LES DISSENSIONS ALGÉRIENNES
Du fait des barrages frontaliers, le sommet de ce FLN-Etat reste profondément coupé du peuple et de la base combattante. L’asphyxie de l' »intérieur » provoque chez les chefs des maquis la grogne contre une direction accusée de rester « planquée ». En corrélation avec les ressentiments des maquis, le FLN-ALN va être constamment secoué par des luttes fractionnelles ou régionales, qui accentuent en retour la tendance à l’autoritarisme. Fin 1958, quatre « colonels » de wilaya (circonscription administrative et militaire du FLN) envoient des maquis un rapport critique violent au GPRA. Le renseignement militaire français exploite à merveille ces dissensions. Dans ce contexte, sous la houlette d’un « colonel » paranoïaque, Amirouche, procès expéditifs et purges sanglantes sont menés au sein de l’ALN contre d’imaginaires « traîtres », désignés à dessein par les services français, qui contribuent à la décimer. Le chef de la wilâya 4 (Algérois), Si Salah, tente alors de négocier l’arrêt des combats, par-dessus le GPRA, avec de Gaulle (juin 1960, lire page IV). C’est un coup d’épée dans l’eau, mais la voie est ouverte vers les premiers pourparlers, qui se tiendront à Melun.

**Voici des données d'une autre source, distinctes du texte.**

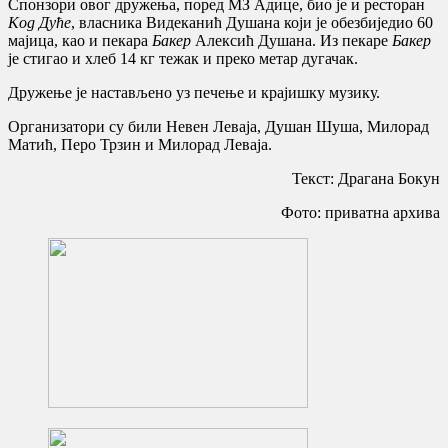
Спонзори овог дружења, поред МЗ Адице, био је и ресторан
Код Дуће
, власника Видеканић Душана који је обезбиједио 60
мајица, као и пекара
Бакер
Алексић Душана. Из пекаре
Бакер
је стигао и хлеб 14 кг тежак и преко метар дугачак.
Дружење је настављено уз печење и крајишку музику.
Организатори су били Невен Леваја, Душан Шуша, Милорад
Матић, Перо Трзин и Милорад Леваја.
Текст: Драгана Бокун
Фото: приватна архива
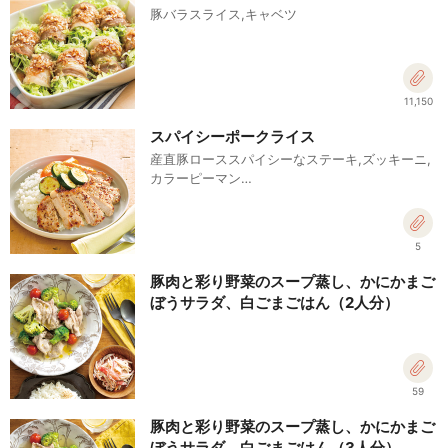
豚バラスライス,キャベツ
11,150
スパイシーポークライス
産直豚ローススパイシーなステーキ,ズッキーニ,
カラーピーマン…
5
豚肉と彩り野菜のスープ蒸し、かにかまご
ぼうサラダ、白ごまごはん（2人分）
59
豚肉と彩り野菜のスープ蒸し、かにかまご
ぼうサラダ、白ごまごはん（3人分）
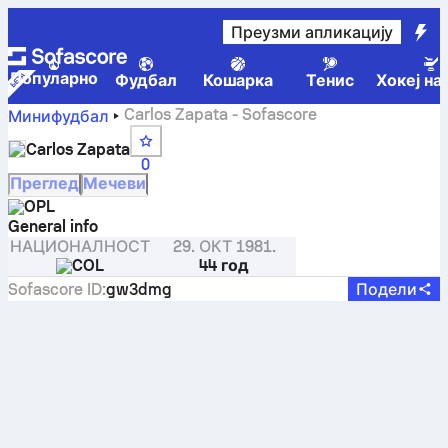
Преузми апликацију
Популарно
Фудбал
Кошарка
Тенис
Хокеј на
Carlos Zapata - Sofascore
Минифудбал
Carlos Zapata
0
Преглед
Мечеви
OPL
General info
НАЦИОНАЛНОСТ
29. ОКТ 1981.
COL
44 год
Sofascore ID
:
gw3dmg
Подели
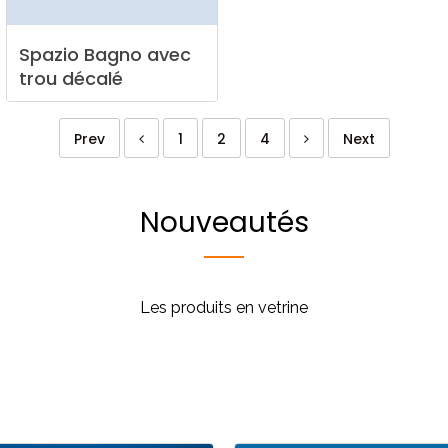
Spazio
Bagno
avec
trou
décalé
Prev
1
2
4
Next
Nouveautés
Les produits en vetrine
Cuisine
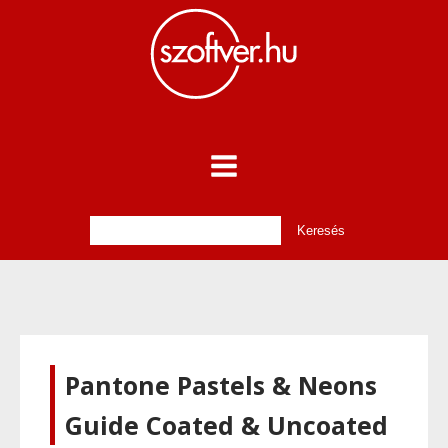
Pantone Pastels & Neons
Guide Coated & Uncoated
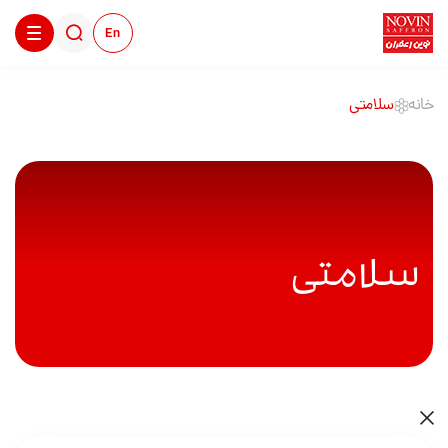
En
خانه
سلامتی
سلامتی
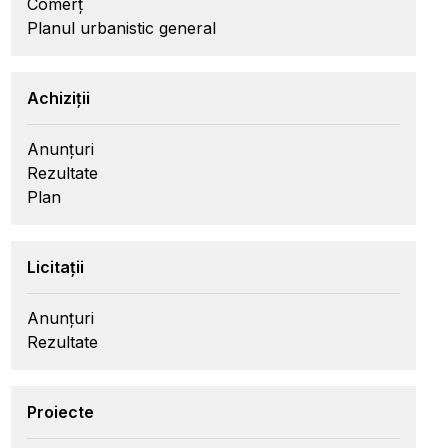
Comerț
Planul urbanistic general
Achiziții
Anunțuri
Rezultate
Plan
Licitații
Anunțuri
Rezultate
Proiecte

Au sommet du pouvoir, les « 3B » se regardent en chiens de faïence. Chacun redoute que l’un des deux autres l’emporte. Cette compétition laisse insensiblement le champ libre à un client de Boussouf, en fait son rival discret. L’homme, Houari Boumediène, est jeune, efficace et intelligent. A l’été 1959, paralysé par ses divisions internes, le GPRA se dessaisit de ses pouvoirs au profit d’un conclave de dix « colonels », qui prépare à sa main la convocation d’un conseil national à Tripoli, fin 1959-début 1960. Le « deuxième coup d’Etat » au sein du FLN est en route, qui crée un état-major général, confié au colonel Boumediène. Le robinet des armes vers les maquis coupé par les barrages, son « armée des frontières », en Tunisie et au Maroc, engrange les armements provenant surtout du monde communiste, de Chine en particulier. Boumediène en fait une garde prétorienne surarmée.
Lui sait qu’il faudra un jour négocier avec les Français. Il n’en tire pas moins à boulets rouges contre les « civils » chargés de négocier, à partir du 20 mai 1961. A l’été 1961, deux pôles s’entredéchirent : d’un côté une légalité civile constitutionnelle incarnée par le GPRA, présidé par Ben Khedda, de l’autre une volonté tenace de prendre le pouvoir à partir de l’armée des frontières. Les pourparlers initiaux (Evian 1) avaient achoppé au début de l’été, ils reprennent à l’automne, après la renonciation par de Gaulle à la souveraineté française sur le Sahara. Un protocole d’accord est entériné en février par le FLN. Les négociations (Evian 2) aboutissent aux accords du 18 mars 1962, et au cessez-le-feu du 19. Un exécutif provisoire algérien s’installe, sur fond d’attentats sanglants de l’OAS, derniers feux de la présence coloniale française en Algérie.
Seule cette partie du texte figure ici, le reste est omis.